Modeling of Cell-Mediated Self-Assembled Colloidal Scaffolds
CS Dias and CA Custodio and GC Antunes and MMT da Gama and JF Mano and NAM Araujo, ACS APPLIED MATERIALS & INTERFACES, 12, 48321-48328 (2020).
A critical step in tissue engineering is the design and synthesis of 3D biocompatible matrices (scaffolds) to support and guide the proliferation of cells and tissue growth. The most existing techniques rely on the processing of scaffolds under controlled conditions and then implanting them in vivo, with questions related to biocompatibility and implantation that are still challenging.

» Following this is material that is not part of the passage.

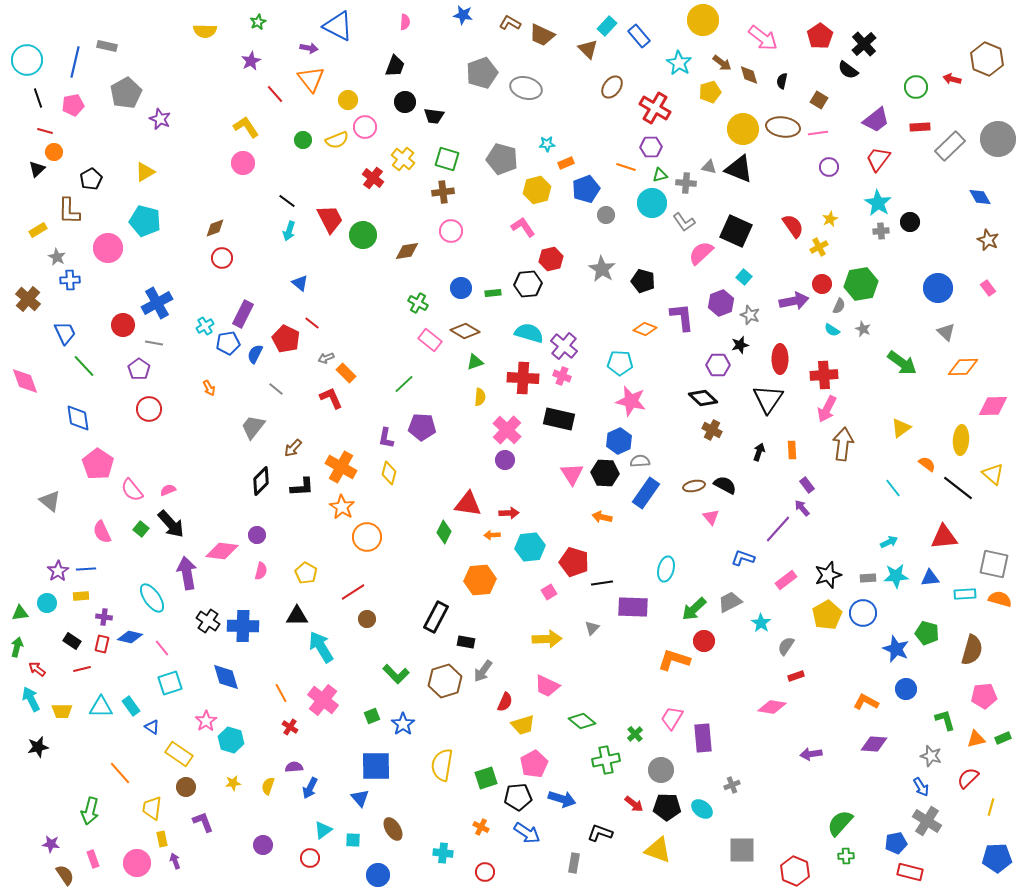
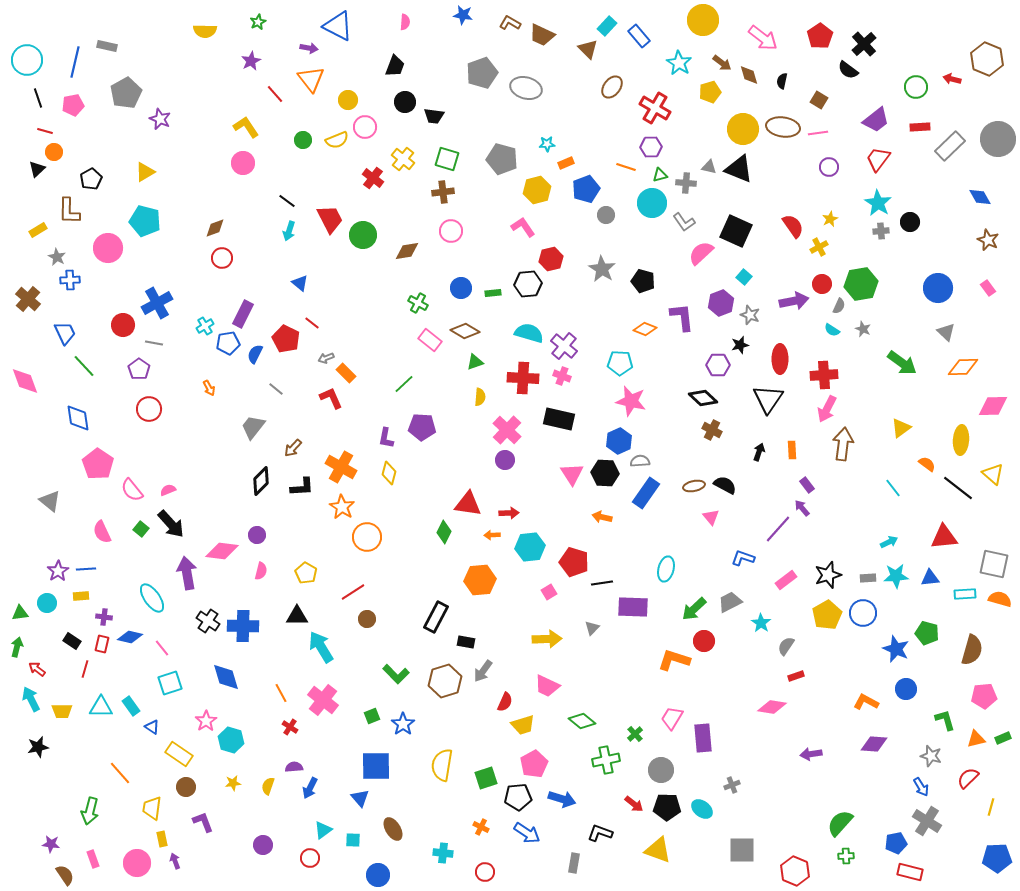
red line at (82, 669): moved 3 px right; rotated 60 degrees counterclockwise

As an alternative, it was proposed to assemble the scaffolds in loco through the self-organization of colloidal particles mediated by cells. To overcome the difficulty to test experimentally all the relevant parameters, we propose the use of large-scale numerical simulation as a tool to reach useful predictive information and to interpret experimental results. Thus, in this study, we combine experiments, particle-based simulations, and mean-field calculations to show that, in general, the size of the self-assembled scaffold scales with the cell-to-particle ratio. However, we have found an optimal value of this ratio, for which the size of the scaffold is maximal when the cell-cell adhesion is suppressed. These results suggest that the size and structure of the self-assembled scaffolds may be designed by tuning the adhesion between cells in the colloidal suspension.